Two and a half centuries ago an ugly rumor swept Britain. It damned the royal son just born to Queen Mary and arrogant, Roman Catholic King James II as a changeling, slipped into the royal childbed in a warming pan. The rumor was later proved false, but for a while it served to bolster the claim of James’s Protestant daughter Mary to a throne which she and her husband William of Orange soon conquered anyway. Spirited off to France, the traduced infant became “the Old Pretender.”
Ever since then, the reigning family of Britain has been careful to have a government official present in the royal bedchamber to witness the births of royal heirs.

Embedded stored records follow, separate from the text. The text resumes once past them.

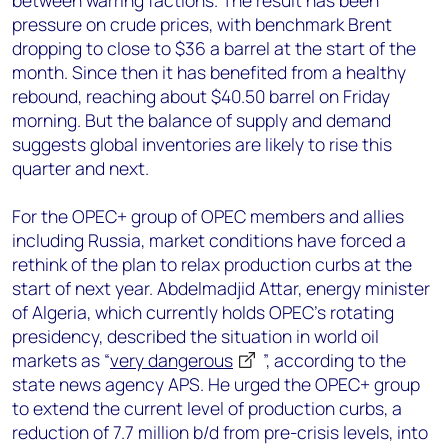
between warring factions. The result has been
pressure on crude prices, with benchmark Brent
dropping to close to $36 a barrel at the start of the
month. Since then it has benefited from a healthy
rebound, reaching about $40.50 barrel on Friday
morning. But the balance of supply and demand
suggests global inventories are likely to rise this
quarter and next.
For the OPEC+ group of OPEC members and allies
including Russia, market conditions have forced a
rethink of the plan to relax production curbs at the
start of next year. Abdelmadjid Attar, energy minister
of Algeria, which currently holds OPEC’s rotating
presidency, described the situation in world oil
markets as “
very dangerous
”, according to the
state news agency APS. He urged the OPEC+ group
to extend the current level of production curbs, a
reduction of 7.7 million b/d from pre-crisis levels, into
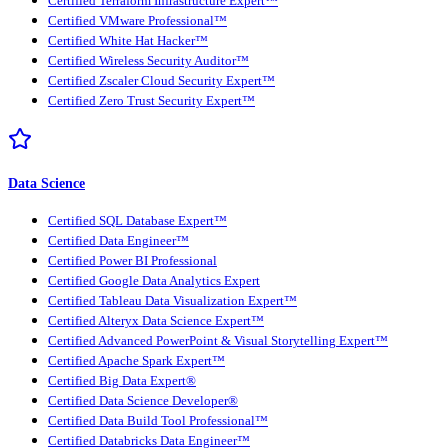
Certified Terraform Infrastructure Expert™
Certified VMware Professional™
Certified White Hat Hacker™
Certified Wireless Security Auditor™
Certified Zscaler Cloud Security Expert™
Certified Zero Trust Security Expert™
Data Science
Certified SQL Database Expert™
Certified Data Engineer™
Certified Power BI Professional
Certified Google Data Analytics Expert
Certified Tableau Data Visualization Expert™
Certified Alteryx Data Science Expert™
Certified Advanced PowerPoint & Visual Storytelling Expert™
Certified Apache Spark Expert™
Certified Big Data Expert®
Certified Data Science Developer®
Certified Data Build Tool Professional™
Certified Databricks Data Engineer™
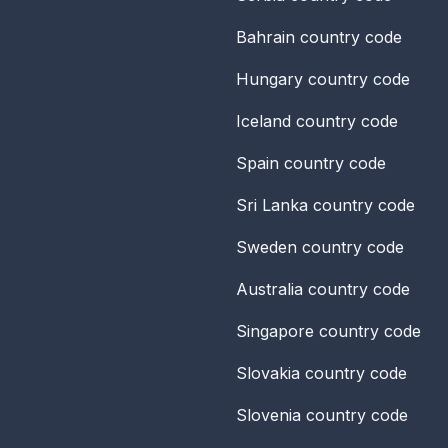
Bahrain
country code
Hungary
country code
Iceland
country code
Spain
country code
Sri Lanka
country code
Sweden
country code
Australia
country code
Singapore
country code
Slovakia
country code
Slovenia
country code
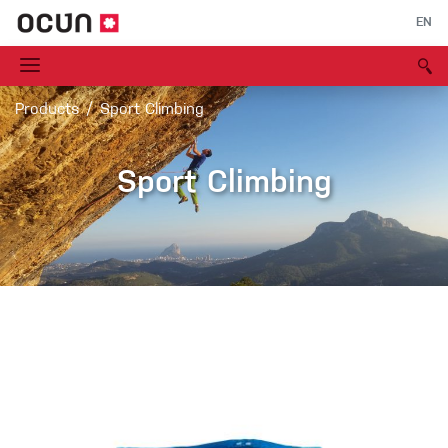
EN
Products
Sport Climbing
Sport Climbing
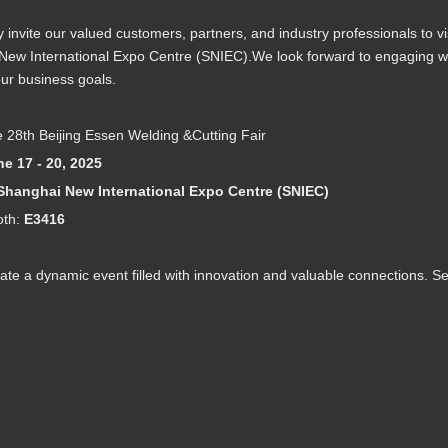
invite our valued customers, partners, and industry professionals to vi
ew International Expo Centre (SNIEC).We look forward to engaging wit
ur business goals.
 28th Beijing Essen Welding &Cutting Fair
e 17 - 20, 2025
Shanghai New International Expo Centre (SNIEC)
oth:
E3416
ate a dynamic event filled with innovation and valuable connections. S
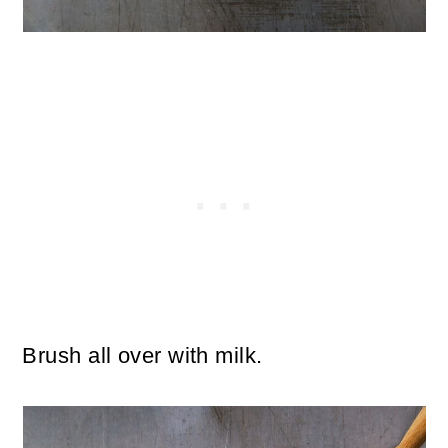
Brush all over with milk.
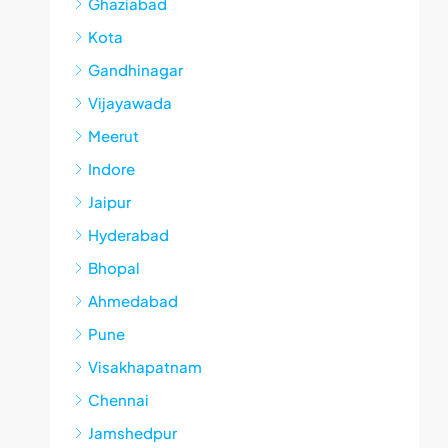
Ghaziabad
Kota
Gandhinagar
Vijayawada
Meerut
Indore
Jaipur
Hyderabad
Bhopal
Ahmedabad
Pune
Visakhapatnam
Chennai
Jamshedpur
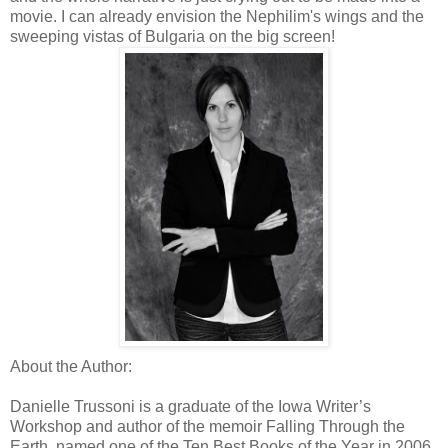
movie. I can already envision the Nephilim's wings and the
sweeping vistas of Bulgaria on the big screen!
About the Author:
Danielle Trussoni is a graduate of the Iowa Writer’s
Workshop and author of the memoir Falling Through the
Earth, named one of the Ten Best Books of the Year in 2006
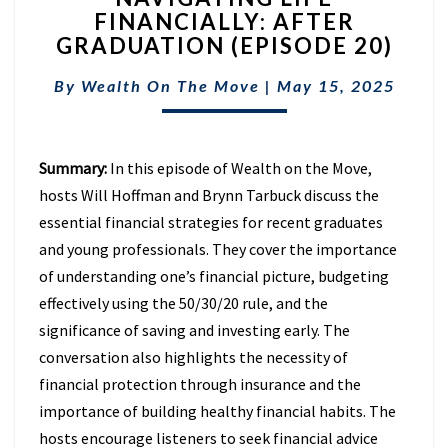
FINANCIALLY: AFTER
FINANCIALLY:
GRADUATION (EPISODE 20)
AFTER
GRADUATION
By
Wealth On The Move
(EPISODE
|
May 15, 2025
20)
Summary:
In this episode of Wealth on the Move,
hosts Will Hoffman and Brynn Tarbuck discuss the
essential financial strategies for recent graduates
and young professionals. They cover the importance
of understanding one’s financial picture, budgeting
effectively using the 50/30/20 rule, and the
significance of saving and investing early. The
conversation also highlights the necessity of
financial protection through insurance and the
importance of building healthy financial habits. The
hosts encourage listeners to seek financial advice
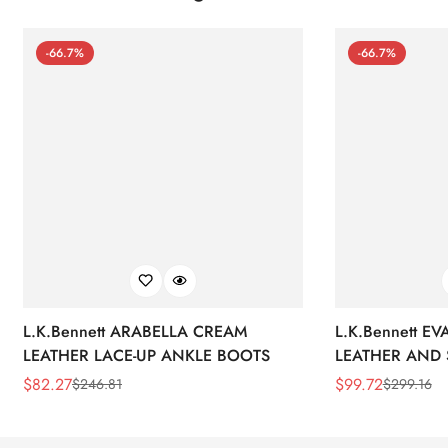
-66.7%
-66.7%
L.K.Bennett ARABELLA CREAM
L.K.Bennett E
LEATHER LACE-UP ANKLE BOOTS
LEATHER AND 
WEDGE BOOT
$
82.27
$
99.72
$
246.81
$
299.16
Sale
Regular
Sale
Regular
Price
Price
Price
Price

During Victoria’s confinements Prince Albert succeeded in banishing the government man into an antechamber, but the official (usually His Majesty’s Secretary of State for Home Affairs) was always called in to view the newcomer at its first gasp.
Last week, as the birth of Princess Elizabeth’s baby drew near, the old custom was smacked down before it even had a chance to raise its head. “The attendance of a minister of the crown at a birth in the royal family,” said Buckingham Palace in a succinct announcement, “is not a statutory requirement … It is merely the survival of an archaic custom, and the King feels it is unnecessary to continue [the] practice.”
Home Secretary Chuter Ede was making plans to stay at home and get the news by telephone.